Erdoğan demokrasinin altını oydu diye başlayan New York merkezli örgütün Türkiye temsilcisi Emma Sinclair-Webb’in kaleme aldığı 14.08.2014 tarihli bir makalede, Türkiye’de insan haklarının gerilediği ve 17 Aralık yolsuzluk soruşturmasının demokratik standartlarda ele alınmadığı vurgulandı.
Bu yüzden İnsan Hakları İzleme Örgütü (Human Rights Watch) hazırladığı raporda, kısmen özgür ülkeler arasında gösterilen Türkiye’yi başkanlık sistemine geçildikten sonra buradan çıkararak en alt basamağa düşürmüştür.
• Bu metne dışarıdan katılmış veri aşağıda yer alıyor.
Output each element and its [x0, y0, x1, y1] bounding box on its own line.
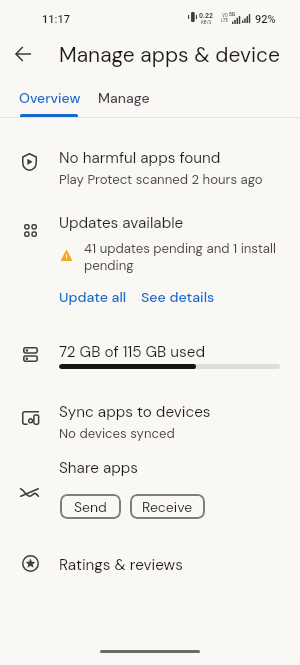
button[interactable]: Update all: [55, 285, 131, 309]
button[interactable]: Ratings & reviews: [0, 548, 300, 580]
staticText: Overview: [19, 89, 81, 107]
button[interactable]: Send: [60, 494, 121, 519]
staticText: Update all: [59, 288, 127, 306]
staticText: Manage apps & device: [59, 41, 280, 68]
staticText: 72 GB of 115 GB used: [59, 342, 205, 362]
staticText: Sync apps to devices: [59, 402, 211, 422]
staticText: Share apps: [59, 458, 139, 478]
button[interactable]: Manage: [89, 86, 153, 117]
staticText: No devices synced: [59, 425, 175, 442]
staticText: 92%: [255, 13, 276, 26]
staticText: 0.22: [199, 12, 214, 20]
button[interactable]: Sync apps to devices: [0, 396, 300, 446]
staticText: Send: [74, 498, 107, 516]
staticText: Updates available: [59, 213, 184, 233]
button[interactable]: No harmful apps found: [0, 140, 300, 195]
button[interactable]: See details: [137, 285, 219, 309]
staticText: See details: [141, 288, 215, 306]
staticText: No harmful apps found: [59, 148, 221, 168]
button[interactable]: Receive: [130, 494, 205, 519]
staticText: KB/S: [201, 20, 212, 25]
staticText: 41 updates pending and 1 install pending: [84, 240, 289, 274]
button[interactable]: Back: [3, 34, 43, 74]
button[interactable]: Overview: [10, 86, 88, 117]
staticText: Play Protect scanned 2 hours ago: [59, 171, 263, 188]
staticText: LTE: [221, 18, 229, 23]
staticText: Manage: [98, 89, 150, 107]
staticText: Receive: [142, 498, 193, 516]
staticText: Ratings & reviews: [59, 555, 183, 575]
staticText: 5G: [229, 11, 236, 17]
staticText: VO: [222, 13, 228, 18]
button[interactable]: 72 GB of 115 GB used: [0, 336, 300, 380]
staticText: 11:17: [42, 13, 70, 26]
Raporda, Türkiye, darbe gerekçesiyle 21 Temmuz 2016’den beri olağanüstü hal (OHAL) ile yönetilmesinin yanı sıra başkanlık sistemine geçiş süreci nedeniyle eleştirilerek, Türkiye, Mısır ve Çin popülist ve insan hakları karşıtı akımların güçlendiği, muhalefetinse bastırıldığı ülkeler arasında gösterdi. Raporda, “Görevdeki kişinin iktidara tutunmasını sağlamlaştıran yeni başkanlık sistemi, insan hakları ve hukukun üstünlüğü için yenilgidir. Yürütme erkinin istismarına karşı denetim ve denge mekanizmalarından yoksundur. Meclisin yetkilerini azaltmakta ve hukuki konularda başkanlık kontrolünü sağlamaktadır” denildi.
Sanıyorum TC’nin yönetimi, şirket yönetimine dönüşmüş müdür sorumuzu da yanıtlamış olduk. Yani küresel sermaye böyle istiyordu ve biz de yönetim yapımızı buna uydurduk, diyebiliriz.
Aslında küresel sermaye, neoliberal batı dünyasının dev şirketleri, az gelişmiş ve gelişmekte olan dünyadaki tüm devletlerde kırmızı halıyla karşılansın ve karşısına hiçbir engel çıkarılmadan istediği gibi sömürüsünü yapabilsin istiyor.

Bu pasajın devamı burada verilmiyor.